As a maintainer, I would like this issue closed. We do not gain anything by breaking the ABBI multiple times. Lets do only one API/ABI change when the new OpenSSL version is out.
(In reply to Dirk Meyer from comment #59) You're right, a lot of these problems are simply solved with OpenSSL 1.1.0. They appear to intend to release it on April 28th. https://www.openssl.org/policies/releasestrat.html This is only ~6 weeks away. I think that is a wise strategy.
(In reply to Dirk Meyer from comment #58) > The port allows Users to switch gratefully to the new version. > To allow this work the soversion must higher than base, > and should not match upstream. Soversion doesn't have to be higher at all. Just try this in an empty directory: touch ssl.c cc -shared -o libssl.so.0 -Wl,-soname=libssl.so.0 ssl.c ln -s libssl.so.0 libssl.so echo 'int main(void) { return 0; }' > test.c cc -o test test.c -L. -lssl objdump -p test | grep NEEDED The test executable will need libssl.so.0 and not base libssl.so.8. > Some are caused by changed internal structures, > and the sizes uses in binaries does not match.
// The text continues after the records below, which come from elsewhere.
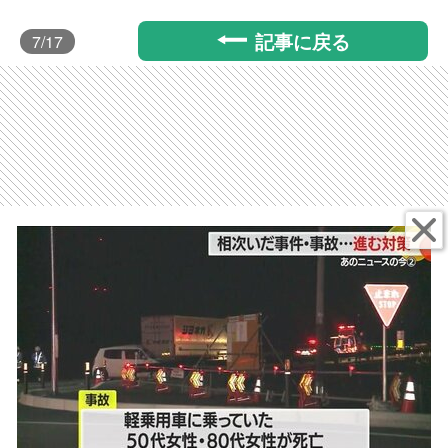
記事に戻る
7
/17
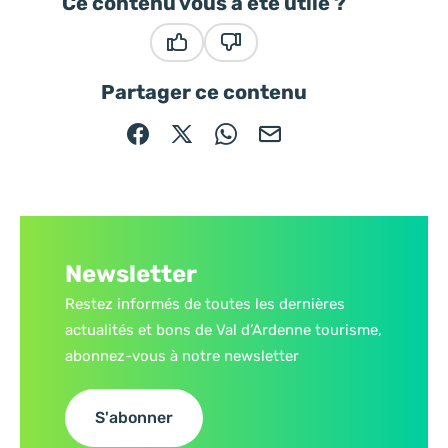
Ce contenu vous a été utile ?
Ce contenu vous a été utile
Ce contenu ne vous a pas été
Partager ce contenu
Partager sur Facebook (nouvelle fenêtre)
Partager sur X / Twitter (nouvelle fe
Partager sur WhatsApp
Partager par mail
Newsletter
Restez informés de toutes les dernières
actualités et bons de Val d’Ardenne tourisme,
abonnez-vous à notre newsletter
S'abonner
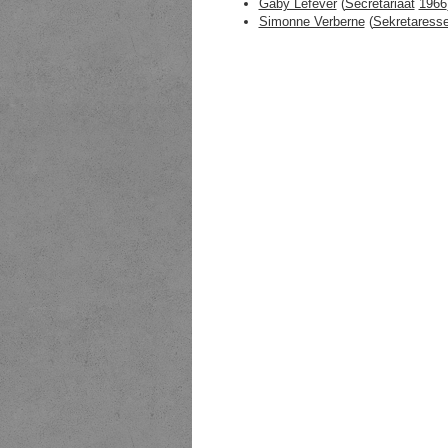
Gaby Lefever
(
Secretariaat
1966
Simonne Verberne
(
Sekretaress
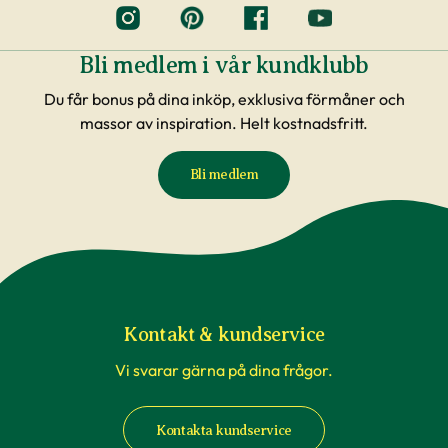
Bli medlem i vår kundklubb
Du får bonus på dina inköp, exklusiva förmåner och
massor av inspiration. Helt kostnadsfritt.
Bli medlem
Kontakt & kundservice
Vi svarar gärna på dina frågor.
Kontakta kundservice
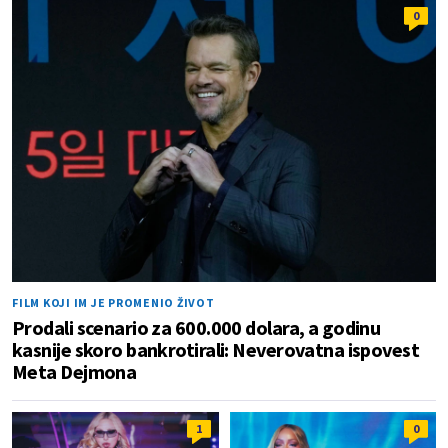
0
FILM KOJI IM JE PROMENIO ŽIVOT
Prodali scenario za 600.000 dolara, a godinu
kasnije skoro bankrotirali: Neverovatna ispovest
Meta Dejmona
1
0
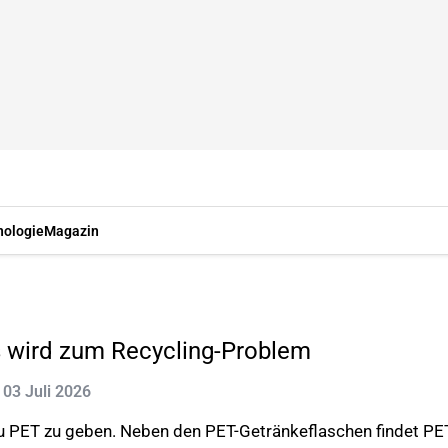
nologie
Magazin
 wird zum Recycling-Problem
: 03 Juli 2026
u PET zu geben. Neben den PET-Getränkeflaschen findet PE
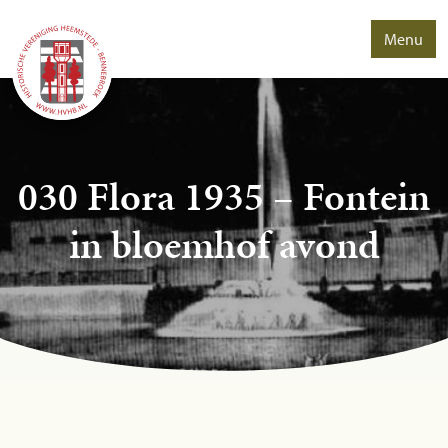
Menu
030 Flora 1935 – Fontein
in bloemhof avond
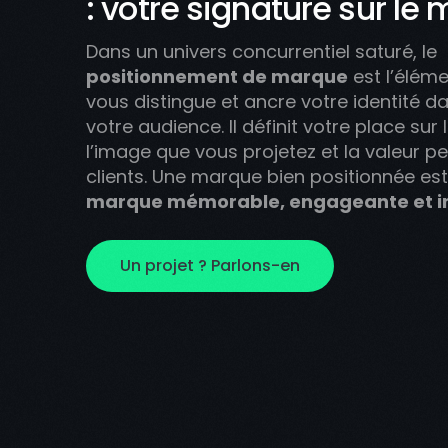
: votre signature sur le
Dans un univers concurrentiel saturé, le
positionnement de marque
est l’éléme
vous distingue et ancre votre identité da
votre audience. Il définit votre place sur
l’image que vous projetez et la valeur p
clients. Une marque bien positionnée es
marque mémorable, engageante et in
Un projet ? Parlons-en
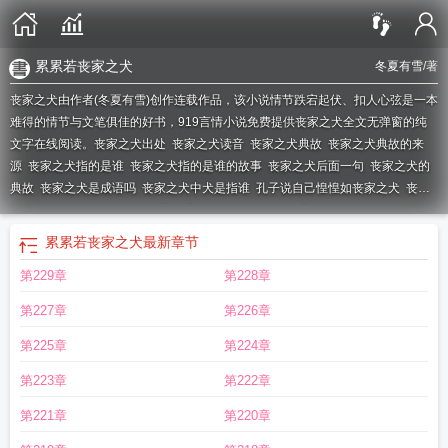
累累若丧家之犬
冬夏有雪
/著
丧家之犬由作者(冬夏有雪)创作连载作品，该小说情节跌宕起伏、扣人心弦是一本
难得的情节与文笔俱佳的好书，919言情小说免费提供丧家之犬全文无弹窗的纯
文字在线阅读。
丧家之犬出处
丧家之犬读音
丧家之犬典故
丧家之犬典故的来
源
丧家之犬指的是谁
丧家之犬指的是谁的故事
丧家之犬后面一句
丧家之犬的
典故
丧家之犬是成语吗
丧家之犬中犬是指谁
孔子说自己惶惶如丧家之犬
丧家
之犬指什么生肖
丧家之犬冬夏有雪
丧家之犬的主人公是谁
丧家之犬为什么指的
是孔子
丧家之犬近义词
丧家之犬的近义词
主公实不足虑也
丧家之犬的意思
丧
累累若丧家之犬
最新章节
家之犬孔子原文
丧家之犬原文及翻译
丧家之犬的故事
丧家之犬比喻什么人
丧
第229章
第228章
家之犬是什么意思
丧家之犬下一句
丧家之犬主人公是谁
丧家之犬是什么意思孔
子
丧家之犬下一句是什么
丧家之犬是什么生肖动物
丧家之犬的犬是什么意
第227章
第226章
思
丧家之犬简介内容
丧家之犬的犬指的是谁
丧家之犬楚天免费阅读
丧家之犬
的犬指谁
丧家之犬文言文
丧家之犬图片
丧家之犬孔子故事
丧家之犬的出处
丧
第225章
第224章
家之犬类似的成语
丧家之犬最早来形容孔子
丧家之犬最初指的是谁
丧家之犬的
第223章
第222章
犬为什么指孔夫子
丧家之犬打一个数字
丧家之犬的拼音
丧家之犬的犬最初指的
是谁
累累若丧家之犬
丧家之犬的读音
丧家之犬狺狺狂吠
丧家之犬是谁
丧家之
第221章
第220章
犬说的是谁
丧家之犬的意思解释
丧家之犬主公实不足虑也
丧家之犬是什么动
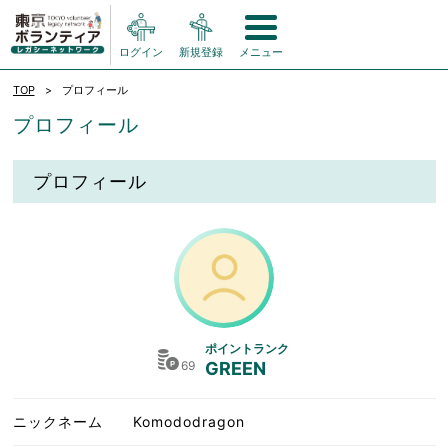
ログイン
新規登録
メニュー
TOP
プロフィール
プロフィール
プロフィール
ポイントランク
69
GREEN
ニックネーム
Komododragon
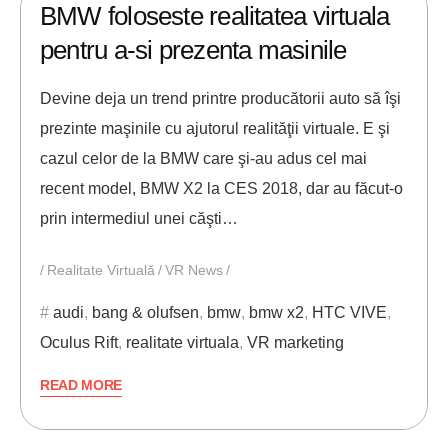
BMW foloseste realitatea virtuala
pentru a-si prezenta masinile
Devine deja un trend printre producătorii auto să îşi
prezinte maşinile cu ajutorul realităţii virtuale. E şi
cazul celor de la BMW care şi-au adus cel mai
recent model, BMW X2 la CES 2018, dar au făcut-o
prin intermediul unei căşti…
Realitate Virtuală
VR News
audi
,
bang & olufsen
,
bmw
,
bmw x2
,
HTC VIVE
,
Oculus Rift
,
realitate virtuala
,
VR marketing
READ MORE
18/04/2017
ANDREI STEFAN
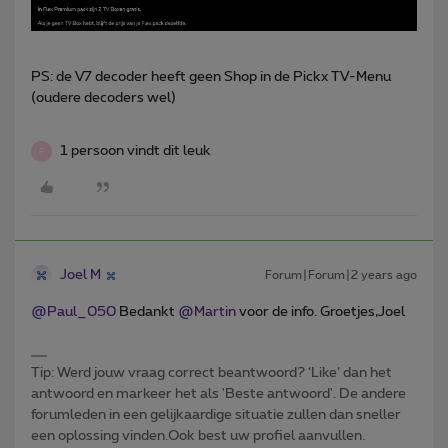
PS: de V7 decoder heeft geen Shop in de Pickx TV-Menu
(oudere decoders wel)
1 persoon vindt dit leuk
P
Joel M
Forum|Forum|2 years ago
@Paul_050
Bedankt
@Martin
voor de info. Groetjes,Joel
Tip: Werd jouw vraag correct beantwoord? ‘Like’ dan het
antwoord en markeer het als 'Beste antwoord'. De andere
forumleden in een gelijkaardige situatie zullen dan sneller
een oplossing vinden.Ook best uw profiel aanvullen.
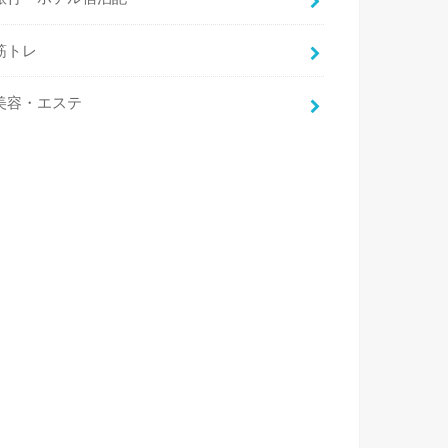
筋トレ
美容・エステ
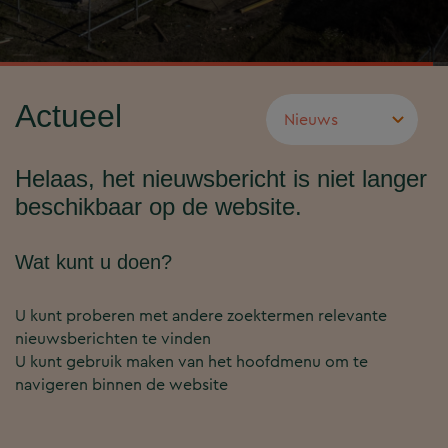
Actueel
Helaas, het nieuwsbericht is niet langer
beschikbaar op de website.
Wat kunt u doen?
U kunt proberen met andere zoektermen relevante
nieuwsberichten te vinden
U kunt gebruik maken van het hoofdmenu om te
navigeren binnen de website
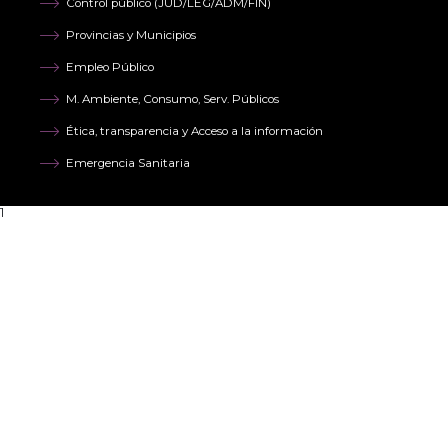
Control público (JUD/LEG/ADM/FIN)
Provincias y Municipios
Empleo Público
M. Ambiente, Consumo, Serv. Públicos
Ética, transparencia y Acceso a la información
Emergencia Sanitaria
1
Can you show me such a struct because both NO_SSL2 and NO_MD2 only affect function declarations in /usr/local/include/openssl as far as I can see. > The others are caused because rtld can find this missing symbols > in the base opessl libs, which leads to a mix of old and new functions. If a process links in a second version of libssl or libcrypto via a dependency we want to know about that because then something is obviously very wrong. It's very likely that the dependency is missing USE_OPENSSL. This is not supposed to be supported. (In reply to Mark Felder from comment #60) > This is only ~6 weeks away. I think that is a wise strategy. So you want to ship the openssl package in a known to be vulnerable state and let all ports compiled against it potentially use SSLv2 because they detect support for it. What about the quarterly branches?
(In reply to Tijl Coosemans from comment #61) No, I just don't want broken systems and I don't know of a way around it without having to do an insane amount of work in the ports tree and hoping nothing was missed. We aren't the only ones debating this. The most detailed info about the breakage is in the Gentoo bug report on this same issue: https://bugs.gentoo.org/show_bug.cgi?id=576128
(In reply to Tijl Coosemans from comment #61) The openssl port has all vulnerabilities fixed. The openssl-devel ports has unfixed vulnerabilities.
I believe all SSLv2/SSLv3 issues have been fixed.
(In reply to Bernard Spil from comment #64) That's how I close here. If there are any problems, please reopen.